The first idea: multi-pass. Xenos generates the G-Buffer by one texture after another, which are small enough for its eDRAM.

The second idea: MRT, which reduces the number of passes. Unfortunately Xenos' eDRAM is too small for this way. But is it possible to generate "MRT Tiles"? It looks so: http://www.beyond3d.com/content/articles/4/5

The third idea could be silly: Is it possible to generate a G-buffer directly in the main memory (without eDRAM)?

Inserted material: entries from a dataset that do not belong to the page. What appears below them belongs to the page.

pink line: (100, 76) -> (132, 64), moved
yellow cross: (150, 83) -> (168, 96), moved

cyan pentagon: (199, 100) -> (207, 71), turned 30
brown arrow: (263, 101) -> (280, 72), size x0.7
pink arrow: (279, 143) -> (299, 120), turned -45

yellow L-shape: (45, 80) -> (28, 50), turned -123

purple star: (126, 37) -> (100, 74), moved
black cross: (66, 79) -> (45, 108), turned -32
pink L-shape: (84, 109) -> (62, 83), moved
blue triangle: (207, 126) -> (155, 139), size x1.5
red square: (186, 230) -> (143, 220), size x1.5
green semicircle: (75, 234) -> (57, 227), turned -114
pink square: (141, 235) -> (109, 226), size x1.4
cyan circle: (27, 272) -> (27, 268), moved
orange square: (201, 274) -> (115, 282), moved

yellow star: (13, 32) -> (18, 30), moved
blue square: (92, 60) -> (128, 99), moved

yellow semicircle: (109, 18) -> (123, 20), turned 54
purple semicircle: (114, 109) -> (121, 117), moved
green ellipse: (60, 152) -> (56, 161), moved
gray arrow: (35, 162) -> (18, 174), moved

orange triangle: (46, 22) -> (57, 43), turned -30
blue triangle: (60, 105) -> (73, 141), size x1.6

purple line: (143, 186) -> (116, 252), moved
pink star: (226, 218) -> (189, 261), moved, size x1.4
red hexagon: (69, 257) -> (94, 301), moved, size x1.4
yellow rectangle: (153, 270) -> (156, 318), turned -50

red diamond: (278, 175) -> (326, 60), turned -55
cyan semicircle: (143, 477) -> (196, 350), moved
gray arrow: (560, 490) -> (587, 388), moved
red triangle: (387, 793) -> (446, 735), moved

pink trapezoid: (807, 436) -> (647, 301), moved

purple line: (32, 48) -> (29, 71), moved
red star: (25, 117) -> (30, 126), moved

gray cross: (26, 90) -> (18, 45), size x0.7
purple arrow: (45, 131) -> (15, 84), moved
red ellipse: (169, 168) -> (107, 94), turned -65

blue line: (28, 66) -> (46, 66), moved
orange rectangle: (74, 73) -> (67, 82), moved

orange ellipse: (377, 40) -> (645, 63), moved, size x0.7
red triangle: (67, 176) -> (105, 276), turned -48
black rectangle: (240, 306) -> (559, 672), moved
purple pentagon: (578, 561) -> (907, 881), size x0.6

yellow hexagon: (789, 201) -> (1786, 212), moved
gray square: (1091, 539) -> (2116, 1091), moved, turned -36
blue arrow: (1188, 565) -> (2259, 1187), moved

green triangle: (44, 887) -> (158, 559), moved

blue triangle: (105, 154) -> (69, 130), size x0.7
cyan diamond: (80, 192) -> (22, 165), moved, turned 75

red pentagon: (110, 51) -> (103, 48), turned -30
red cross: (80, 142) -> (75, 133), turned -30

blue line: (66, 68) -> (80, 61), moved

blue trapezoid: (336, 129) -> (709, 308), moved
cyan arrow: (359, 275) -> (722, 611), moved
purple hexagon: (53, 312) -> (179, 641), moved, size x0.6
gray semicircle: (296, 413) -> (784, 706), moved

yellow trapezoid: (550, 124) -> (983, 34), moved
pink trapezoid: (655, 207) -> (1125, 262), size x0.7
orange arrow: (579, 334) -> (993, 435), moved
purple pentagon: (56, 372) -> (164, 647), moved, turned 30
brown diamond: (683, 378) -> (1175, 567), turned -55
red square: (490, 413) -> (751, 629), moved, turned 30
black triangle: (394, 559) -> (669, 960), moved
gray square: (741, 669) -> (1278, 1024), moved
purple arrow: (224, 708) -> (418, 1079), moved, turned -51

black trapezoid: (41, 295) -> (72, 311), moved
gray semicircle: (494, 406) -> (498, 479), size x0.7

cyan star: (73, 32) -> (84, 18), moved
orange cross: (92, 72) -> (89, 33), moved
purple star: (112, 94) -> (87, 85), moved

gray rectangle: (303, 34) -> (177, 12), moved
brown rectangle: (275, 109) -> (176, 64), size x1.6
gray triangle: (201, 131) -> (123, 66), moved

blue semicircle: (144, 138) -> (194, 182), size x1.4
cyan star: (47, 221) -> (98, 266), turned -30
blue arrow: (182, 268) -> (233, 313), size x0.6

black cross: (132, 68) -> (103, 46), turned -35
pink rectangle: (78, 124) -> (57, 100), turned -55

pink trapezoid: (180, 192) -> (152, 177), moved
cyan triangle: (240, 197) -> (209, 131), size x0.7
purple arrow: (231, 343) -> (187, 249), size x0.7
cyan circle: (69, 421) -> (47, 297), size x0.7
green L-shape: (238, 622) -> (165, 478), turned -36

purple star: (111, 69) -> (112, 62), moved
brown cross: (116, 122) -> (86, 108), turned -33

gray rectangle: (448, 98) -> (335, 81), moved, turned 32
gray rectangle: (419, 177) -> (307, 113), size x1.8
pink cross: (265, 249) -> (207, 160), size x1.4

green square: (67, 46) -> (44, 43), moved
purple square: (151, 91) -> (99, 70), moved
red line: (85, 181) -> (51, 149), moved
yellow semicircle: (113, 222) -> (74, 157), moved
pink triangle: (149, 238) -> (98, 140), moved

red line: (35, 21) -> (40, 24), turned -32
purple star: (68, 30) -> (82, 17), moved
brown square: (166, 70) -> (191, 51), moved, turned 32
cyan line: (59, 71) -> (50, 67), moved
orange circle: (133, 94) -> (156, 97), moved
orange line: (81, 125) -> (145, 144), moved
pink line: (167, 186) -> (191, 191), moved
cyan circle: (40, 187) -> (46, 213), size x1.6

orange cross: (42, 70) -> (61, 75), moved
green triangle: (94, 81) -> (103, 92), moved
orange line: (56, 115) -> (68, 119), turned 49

The next question is: Are there Xbox360 titles, that use Deferred Rendering? Doesn't GRAW's MP part use deferred rendering (it was developed by Red Storm Ent. and its own engine).
 
Last edited by a moderator:
I'm no expert, but I believe the eDRAM is just there an an optimisation. It's supposed to provide free AA on a render target that can fit on it. It doesn't mean that render targets can only reside in eDRAM. The problem with deferred rendering, I think, comes from the fact that it just doesn't make sense on the Xbox 360. It seems as if you can achieve better results with less work with just a regular, well-written forward renderer. And you don't sacrifice AA.
 
I'm no expert, but I believe the eDRAM is just there an an optimisation. It's supposed to provide free AA on a render target that can fit on it. It doesn't mean that render targets can only reside in eDRAM. The problem with deferred rendering, I think, comes from the fact that it just doesn't make sense on the Xbox 360. It seems as if you can achieve better results with less work with just a regular, well-written forward renderer. And you don't sacrifice AA.


Its not free AA, its not free at all.

And the ROPS are in the EDRAM die so the EDRAM cant be bypast, it has to use the EDRAM
 
Last edited by a moderator:
The only way to render is via ROPs to EDRam, if there would be another way, they'd have done this instead of emulating higher resolution via several passes. It's similar to the driver-tricks to have stereo rendering.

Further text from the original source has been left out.